In the exercises she ran through with Cort, she’d learned even more. “It is the stuff of pure potential,” he told her as they moved through the same katas and forms they had before, only this time she’d been asked to “carry” the sword through. She had, successfully, and she couldn’t resist the sense of satisfaction that filled her even as she blocked and feinted.
“It is what makes you and me, the Aethyr and the Astral, the Material manifest…all of it, and all of it perfect,” he said as his weapon hissed in an arc over her head and she countered. “It is not to be used improperly. And here,” he signaled to her that they were to stop sparring for the moment, “here is the first place that you will meet those that would do that. Draw the Circle around you,” he said and watched as she did.
It was a simple line she drew in the grass with the tip of the blade, a line that glowed with the Light that made it, defined it.
“No matter what you see, no matter what you hear,” he began, and gestured about them as she stood within it. A shiver ran through her, setting her teeth on edge even as she controlled it, composed her face, her stance. “Don’t engage, and don’t leave the Circle.”
And then…they came, came as if called. They threw images at her, taunted her, called her by a name she didn’t recognize, threatened her, and still she stood in the bright band that surrounded her, guarded her, kept her safe. “You cannot be forced out,” Cort’s voice sounded in her head, “and you must not allow yourself to be drawn—unless they violate your guard—and that must not happen. This is your first test.”

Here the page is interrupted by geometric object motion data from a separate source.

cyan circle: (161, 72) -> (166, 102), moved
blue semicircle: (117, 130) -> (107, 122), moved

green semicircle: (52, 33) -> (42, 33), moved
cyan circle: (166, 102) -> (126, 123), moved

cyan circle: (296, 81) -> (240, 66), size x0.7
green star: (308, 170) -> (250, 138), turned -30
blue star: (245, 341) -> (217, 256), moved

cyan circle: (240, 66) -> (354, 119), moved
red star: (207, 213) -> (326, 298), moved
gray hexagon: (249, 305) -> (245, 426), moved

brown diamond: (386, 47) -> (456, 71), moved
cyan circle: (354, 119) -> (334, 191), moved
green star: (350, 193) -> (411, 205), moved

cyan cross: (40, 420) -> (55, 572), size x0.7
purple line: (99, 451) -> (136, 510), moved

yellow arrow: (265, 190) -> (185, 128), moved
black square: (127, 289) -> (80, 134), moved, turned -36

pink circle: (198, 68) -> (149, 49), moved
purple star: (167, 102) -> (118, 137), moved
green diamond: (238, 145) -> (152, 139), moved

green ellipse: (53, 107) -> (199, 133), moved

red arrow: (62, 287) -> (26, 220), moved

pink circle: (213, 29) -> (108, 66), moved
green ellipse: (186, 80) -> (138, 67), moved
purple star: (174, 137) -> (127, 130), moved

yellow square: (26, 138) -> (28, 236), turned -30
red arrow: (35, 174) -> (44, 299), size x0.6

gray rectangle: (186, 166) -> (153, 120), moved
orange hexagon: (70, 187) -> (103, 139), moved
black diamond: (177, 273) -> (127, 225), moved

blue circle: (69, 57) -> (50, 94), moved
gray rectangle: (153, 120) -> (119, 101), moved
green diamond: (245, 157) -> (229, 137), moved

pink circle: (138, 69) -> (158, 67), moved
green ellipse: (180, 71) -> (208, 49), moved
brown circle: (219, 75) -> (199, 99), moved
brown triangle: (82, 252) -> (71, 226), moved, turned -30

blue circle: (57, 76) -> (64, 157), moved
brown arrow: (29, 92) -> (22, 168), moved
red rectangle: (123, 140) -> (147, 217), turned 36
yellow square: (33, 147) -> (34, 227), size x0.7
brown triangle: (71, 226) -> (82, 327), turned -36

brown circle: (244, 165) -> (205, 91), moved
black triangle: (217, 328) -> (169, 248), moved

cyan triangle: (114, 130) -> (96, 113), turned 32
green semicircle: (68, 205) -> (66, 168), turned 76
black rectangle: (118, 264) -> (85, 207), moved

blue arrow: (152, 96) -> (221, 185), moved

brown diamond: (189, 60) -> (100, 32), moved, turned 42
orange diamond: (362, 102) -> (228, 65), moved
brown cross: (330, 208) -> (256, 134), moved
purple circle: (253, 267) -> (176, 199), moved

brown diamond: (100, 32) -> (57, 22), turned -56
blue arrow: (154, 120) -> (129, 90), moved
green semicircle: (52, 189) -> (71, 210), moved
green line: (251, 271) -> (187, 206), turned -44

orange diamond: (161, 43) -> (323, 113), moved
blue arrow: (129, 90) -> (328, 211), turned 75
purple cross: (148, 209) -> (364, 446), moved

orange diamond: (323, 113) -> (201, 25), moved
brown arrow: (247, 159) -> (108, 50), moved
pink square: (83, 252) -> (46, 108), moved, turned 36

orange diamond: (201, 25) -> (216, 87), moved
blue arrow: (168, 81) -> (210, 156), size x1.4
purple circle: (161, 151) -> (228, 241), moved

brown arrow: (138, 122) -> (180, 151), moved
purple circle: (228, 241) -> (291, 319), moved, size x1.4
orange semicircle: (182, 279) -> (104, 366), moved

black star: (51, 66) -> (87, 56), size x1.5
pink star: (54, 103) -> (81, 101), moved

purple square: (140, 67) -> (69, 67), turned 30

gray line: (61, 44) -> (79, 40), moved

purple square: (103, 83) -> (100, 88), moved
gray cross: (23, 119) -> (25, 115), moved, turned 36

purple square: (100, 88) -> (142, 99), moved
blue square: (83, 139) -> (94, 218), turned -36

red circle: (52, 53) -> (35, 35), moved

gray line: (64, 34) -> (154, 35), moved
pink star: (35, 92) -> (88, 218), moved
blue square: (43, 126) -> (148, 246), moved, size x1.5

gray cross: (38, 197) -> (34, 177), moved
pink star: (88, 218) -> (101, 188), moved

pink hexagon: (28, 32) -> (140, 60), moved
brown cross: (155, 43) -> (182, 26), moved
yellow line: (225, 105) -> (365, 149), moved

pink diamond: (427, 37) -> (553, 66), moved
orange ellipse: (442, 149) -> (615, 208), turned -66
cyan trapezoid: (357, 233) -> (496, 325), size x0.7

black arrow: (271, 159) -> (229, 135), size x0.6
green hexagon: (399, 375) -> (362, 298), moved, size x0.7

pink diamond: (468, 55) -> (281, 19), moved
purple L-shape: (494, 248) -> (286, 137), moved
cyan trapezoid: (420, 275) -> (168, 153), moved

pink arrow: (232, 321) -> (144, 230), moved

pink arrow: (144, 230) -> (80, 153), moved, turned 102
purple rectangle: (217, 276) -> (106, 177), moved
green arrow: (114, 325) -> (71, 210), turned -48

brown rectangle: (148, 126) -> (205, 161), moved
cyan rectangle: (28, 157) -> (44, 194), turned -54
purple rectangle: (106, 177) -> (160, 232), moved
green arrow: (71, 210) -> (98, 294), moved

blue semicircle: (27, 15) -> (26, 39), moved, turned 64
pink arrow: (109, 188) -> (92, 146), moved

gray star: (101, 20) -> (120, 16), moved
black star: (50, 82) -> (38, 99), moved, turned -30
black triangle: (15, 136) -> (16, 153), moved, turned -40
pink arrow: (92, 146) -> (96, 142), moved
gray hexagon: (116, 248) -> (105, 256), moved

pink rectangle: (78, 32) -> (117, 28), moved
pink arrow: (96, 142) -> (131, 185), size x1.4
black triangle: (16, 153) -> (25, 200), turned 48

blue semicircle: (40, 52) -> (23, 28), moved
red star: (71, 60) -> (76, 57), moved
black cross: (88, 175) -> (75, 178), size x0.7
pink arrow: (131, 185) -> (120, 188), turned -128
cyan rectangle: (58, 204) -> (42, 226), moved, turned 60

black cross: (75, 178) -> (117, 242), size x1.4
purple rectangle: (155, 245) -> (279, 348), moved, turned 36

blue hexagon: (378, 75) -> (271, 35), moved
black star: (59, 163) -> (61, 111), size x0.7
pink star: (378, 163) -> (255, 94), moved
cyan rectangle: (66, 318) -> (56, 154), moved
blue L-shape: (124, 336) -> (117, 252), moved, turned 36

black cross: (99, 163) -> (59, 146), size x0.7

She knew he guarded her body, monitored it with his sense, a floating of hands above her to check her pulse, to ensure the clarity of channels. He heard and watched her heart
beat, her blood flow, and if the need arose, he had the ability to envision and affect the very cells of her body. And he’d promised that she’d learn that too. Once she was sworn.
But to get there, she had to pass through the gauntlet, the testing, and this was her first challenge: to maintain her stance in the circle, to resist the temptation to fight. She instinctively understood the necessity of this first basic test. To master fear was to control anger, to allow the higher function of the mind to rule. This was the foundation of discipline, of law and order, of civilization. She could be of no use to the Light if she couldn’t first master her own darkness.
Then came the sendings: visions, images, tactile, visceral, filled with smoke and blood and fire and pain…images of lives already lived, of possibilities that could yet become realities, threatened promises. The first image was another life, a mountain, a woman, herself, Nina, older, different…there was a sound like thunder and it ripped through Ann’s chest, and cordite stung her nose and eyes even as she felt the hard smack of a wood floor on her back. There was a child taken, another tear of pain that dug deeper than the bullet had. There were men and women in furs with spears, exotic figures with eyes that glowed, emeralds, opals, flashes of nickel silver, beautiful mouths that drank human blood, sucked on human feeling, and she watched it move through their bodies in sluggish eddies of gray light…energy…force…and she recognized them for what they were: soul eaters.
There was more, snatches of bits through time: she was male, female, shifting from one life to another, different times, different bodies, different lives and all of them hers.
She watched her father die, and die again, a blaze of angry orange and billowing black, the smoke choking her with hands that wrapped around her throat, the blistering heat blinding. She heard the raw laughter that followed his death, and it felt like her own body would melt with tears.